Mr Radebe welcomed the presentation from the NEF and the briefing by the Minister. He, like the Chairperson, highlighted the importance of objectivity, and need for caution when the press was reporting on matters of national interest. The New Age newspaper had reported that it was at the instance of the opposition parties that the NEF was being asked to report on the loan to NLV, but that was untrue because he himself, as an ANC MP, had raised the issue in the Portfolio Committee, which could be confirmed from its records. He was aware that the NEF provided funding from R250 000 up to R75 million, so the funding of R34 million to NLV was within the permitted range. He had raised the issue to give NEF the opportunity to clarify the press reports, and he reiterated his request that the media be more honest and objective in their reporting. The NEF’s report indicated that there was no inconsistency in processes followed, that the decision was in line with previous policy positions and frameworks for funding.

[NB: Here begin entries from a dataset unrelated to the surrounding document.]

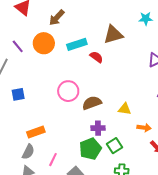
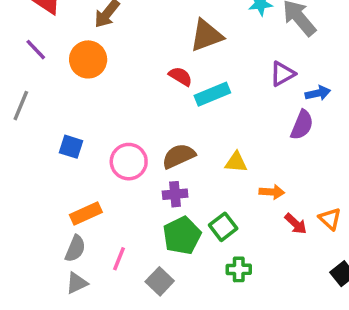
cyan rectangle: (77, 44) -> (212, 94), moved
purple line: (18, 46) -> (36, 50), moved
pink circle: (68, 91) -> (129, 162), moved
blue square: (18, 94) -> (71, 147), moved, turned 32
purple cross: (98, 128) -> (175, 194), moved

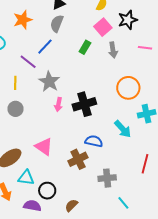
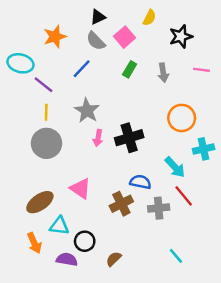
gray semicircle: (57, 23) -> (96, 41), turned -66
pink square: (103, 27) -> (124, 37), moved
purple line: (28, 62) -> (43, 85), moved
gray circle: (16, 109) -> (46, 143), size x1.6
red line: (145, 164) -> (184, 196), moved, turned -54
gray cross: (107, 178) -> (159, 208), moved

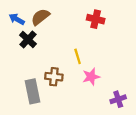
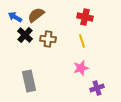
yellow line: (78, 56) -> (82, 41), moved
brown cross: (54, 77) -> (48, 39), moved
purple cross: (118, 99) -> (97, 88), moved

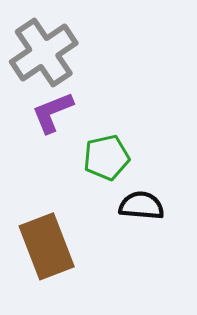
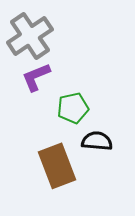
brown rectangle: (47, 246) -> (57, 166), moved

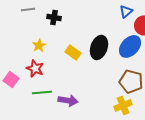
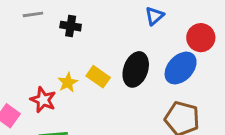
blue triangle: (126, 11) -> (155, 16), moved
yellow star: (39, 45) -> (68, 82), moved

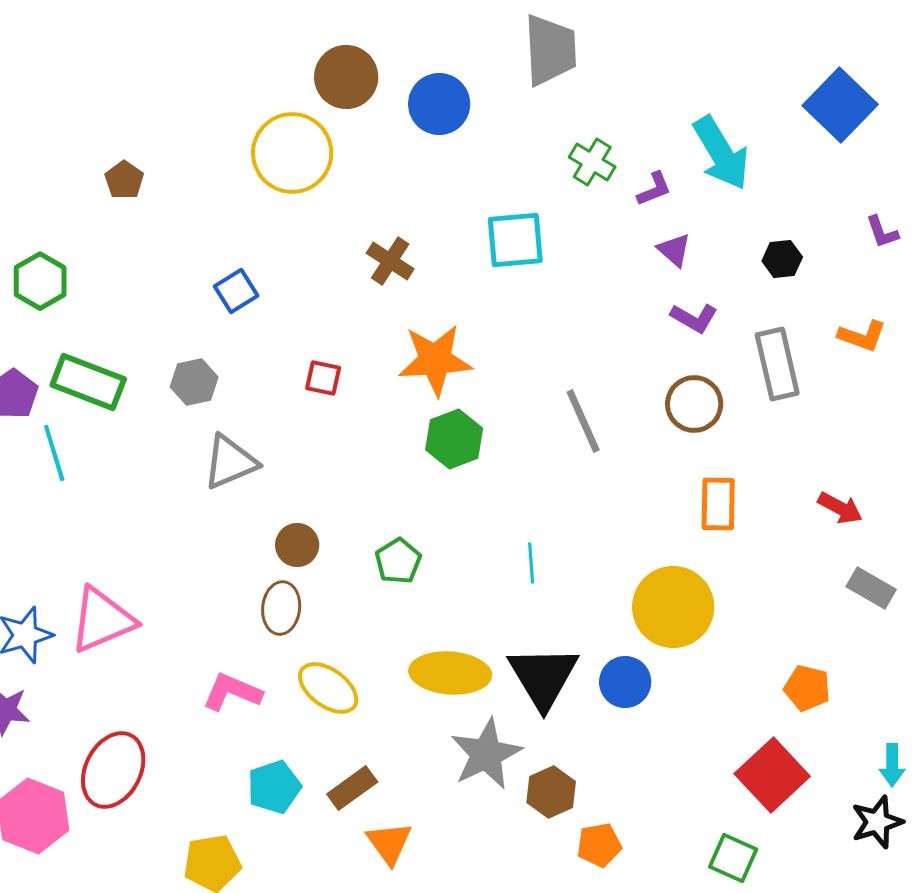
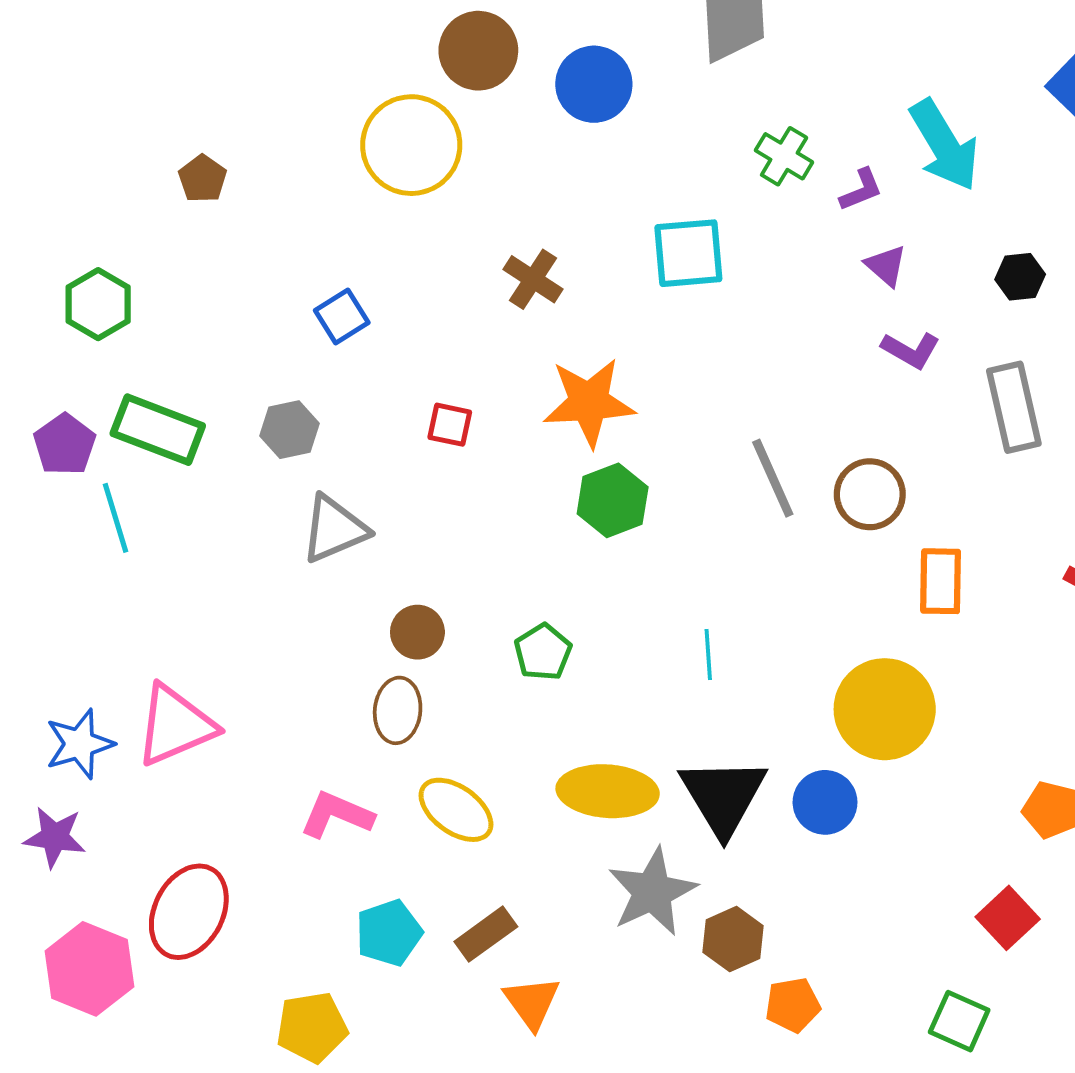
brown circle: (694, 404) -> (870, 494), moved
red square: (772, 775) -> (1008, 918), size x0.7

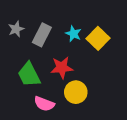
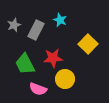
cyan star: (73, 34) -> (60, 20), moved
yellow square: (98, 38) -> (88, 44), moved

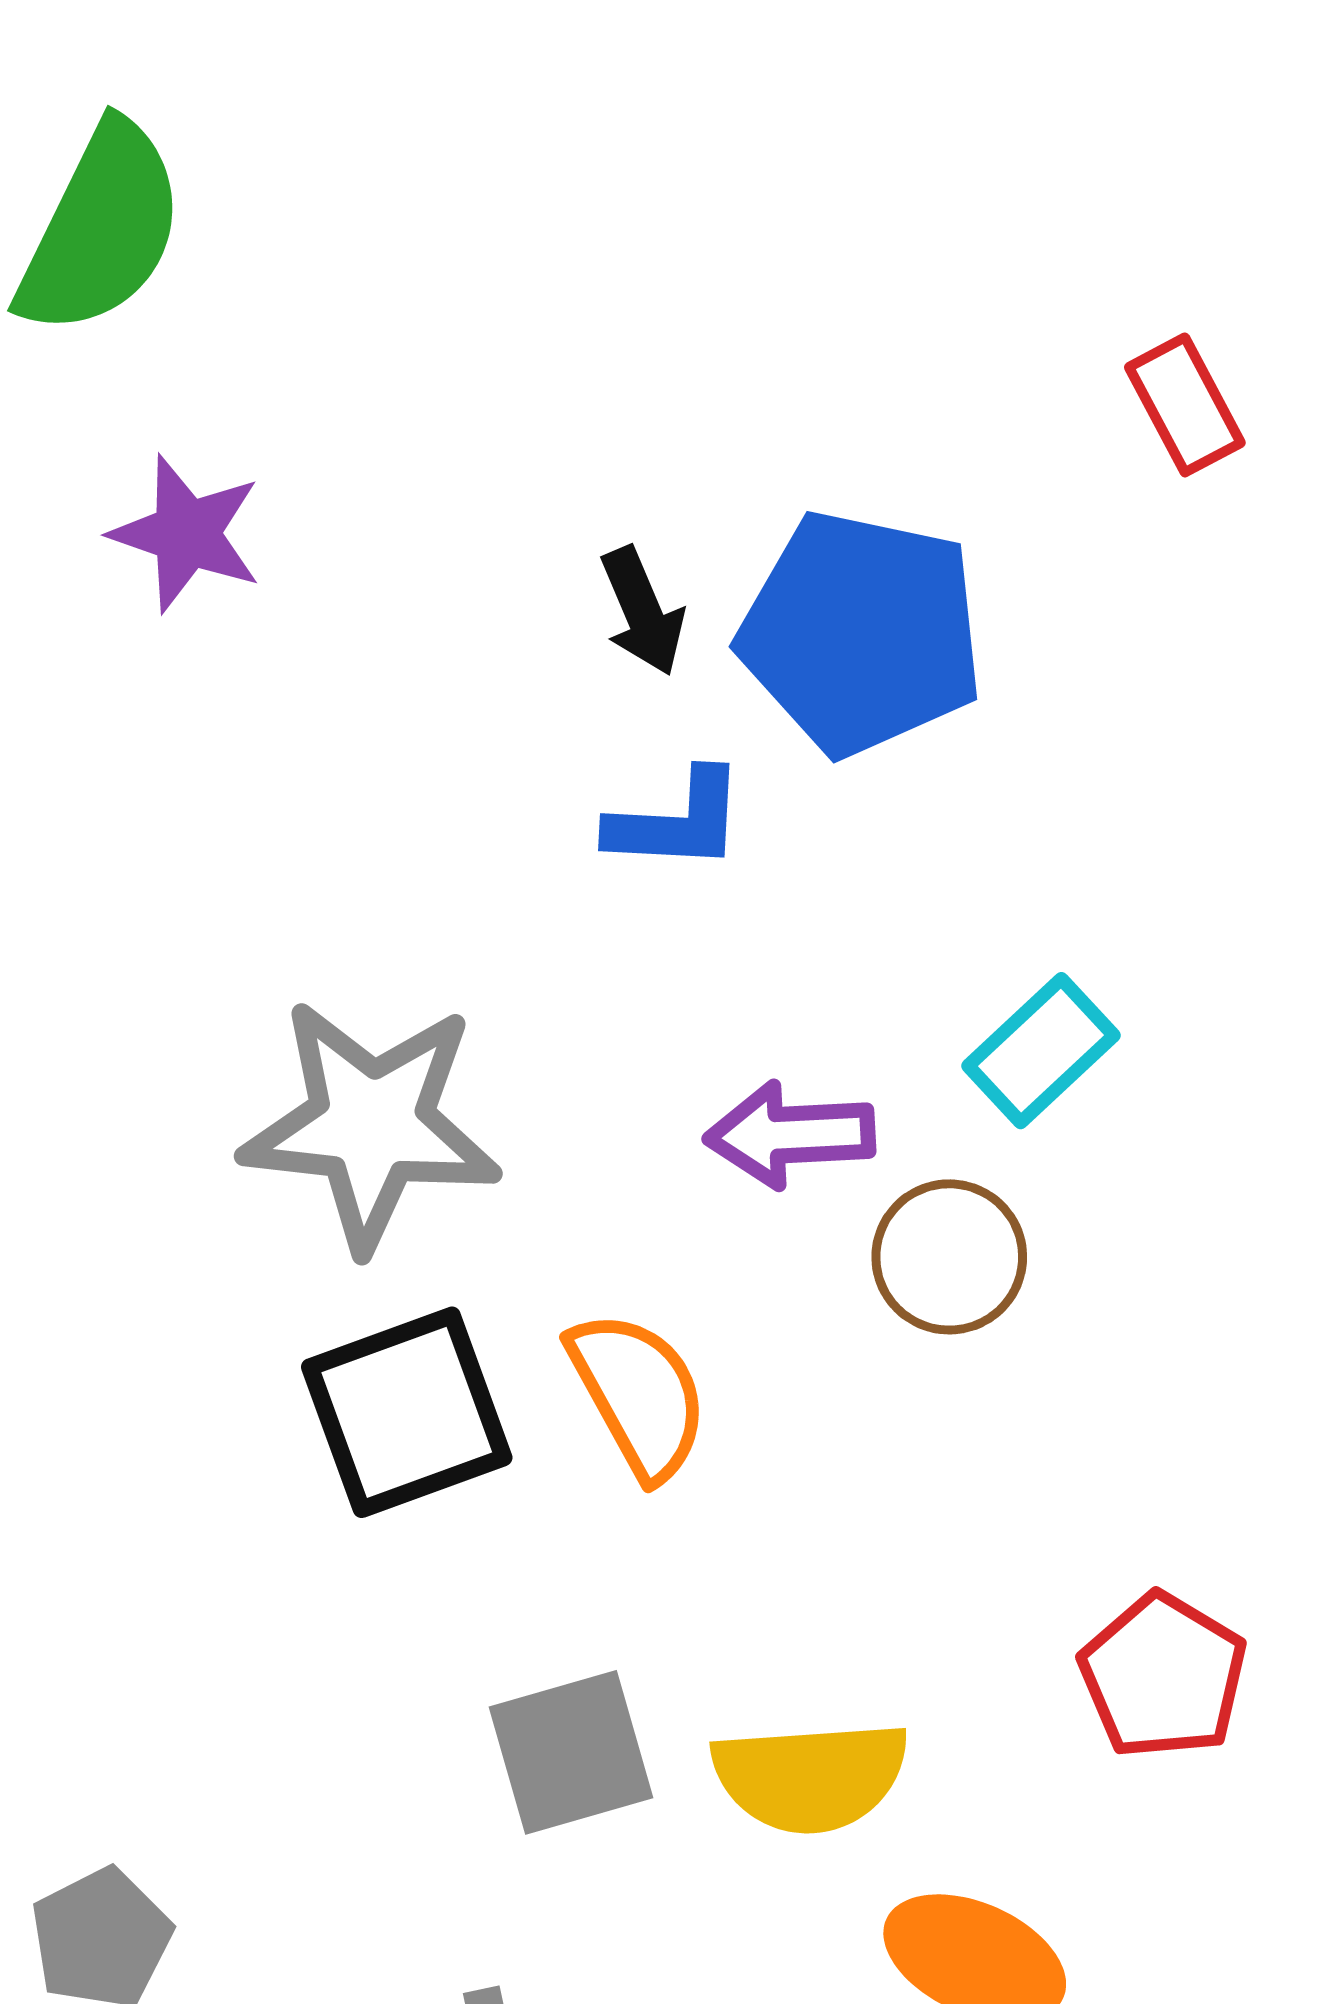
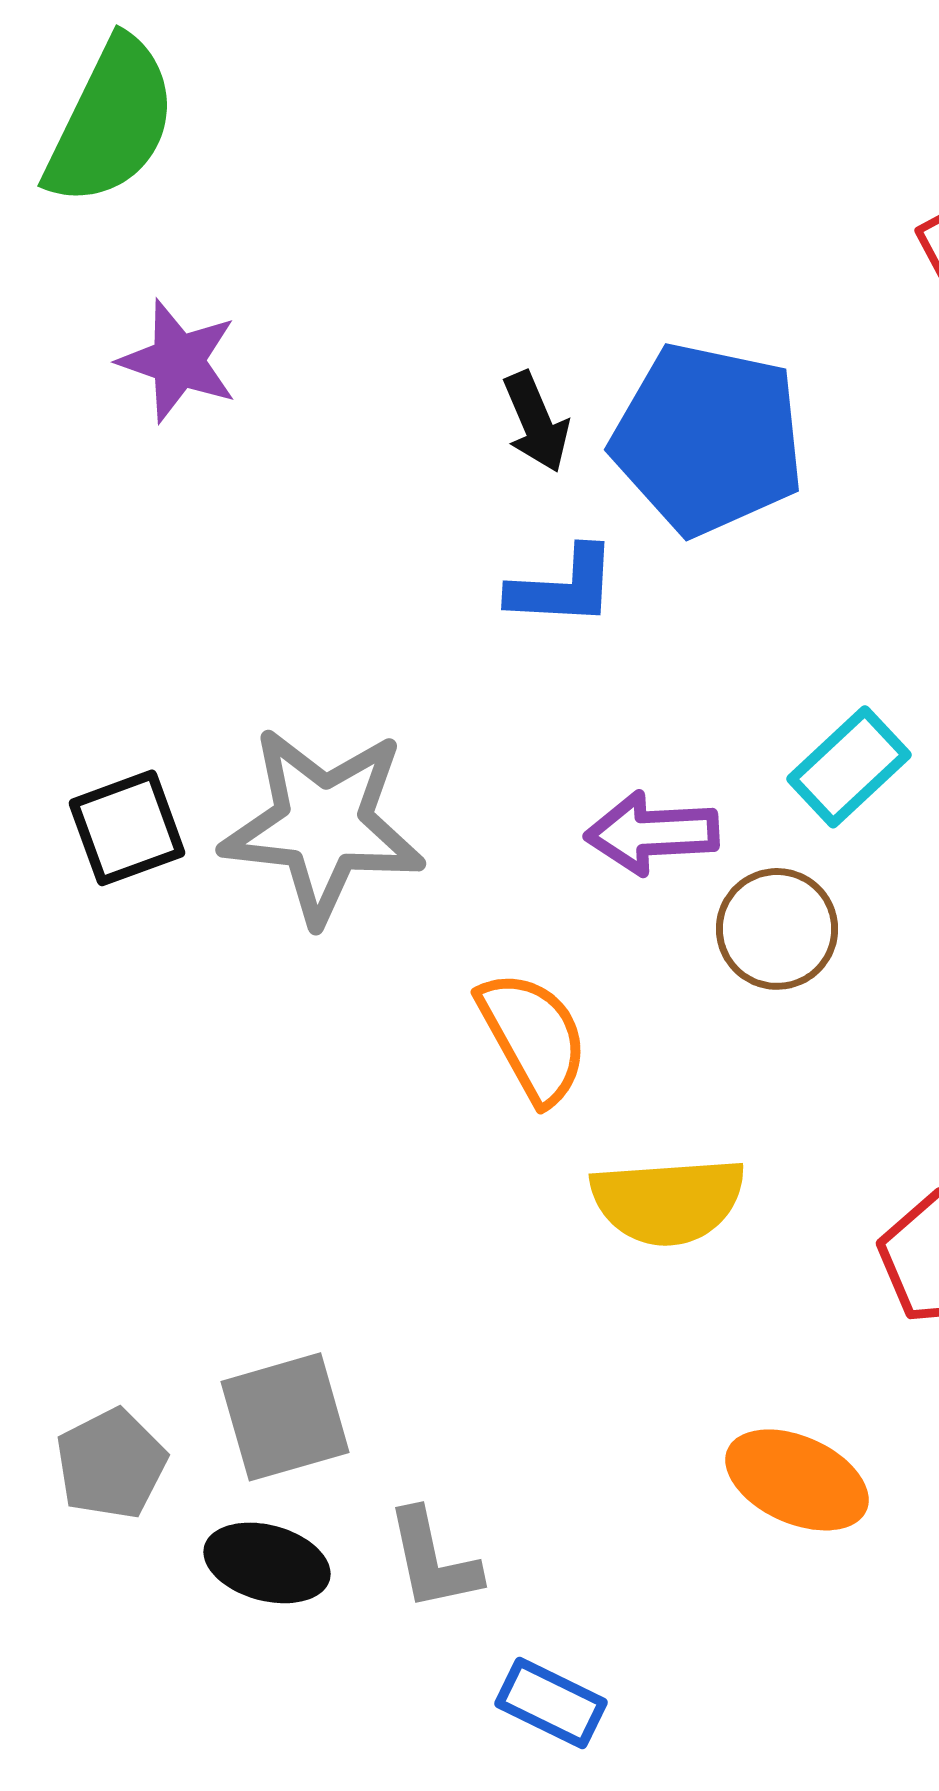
black square: (407, 1412) -> (127, 828), moved, size x0.7
gray square: (571, 1752) -> (285, 1417), moved
yellow semicircle: (810, 1777) -> (668, 1201), moved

Mr Radebe commented that it was interesting to note that the retail sector was still not transformed, and, that being the case, it was the duty of the dti and its agencies to ensure transformation. There was indeed a misunderstanding created that the majority of the funding would be used for imported goods, but this presentation clarified that this was not the case. The presentation clearly indicated that the NEF was doing precisely what it was supposed to do by facilitating economic empowerment for the historically disadvantaged. It was important that the recapitalisation of the NEF to be done urgently, and it must be supported to continue the transformation process. He further commented that nothing was said when support was given for the manufacture of luxury vehicles, but there had been so much interest when support was given to a woman from a disadvantaged background. He had been satisfied with the explanation from the NEF. 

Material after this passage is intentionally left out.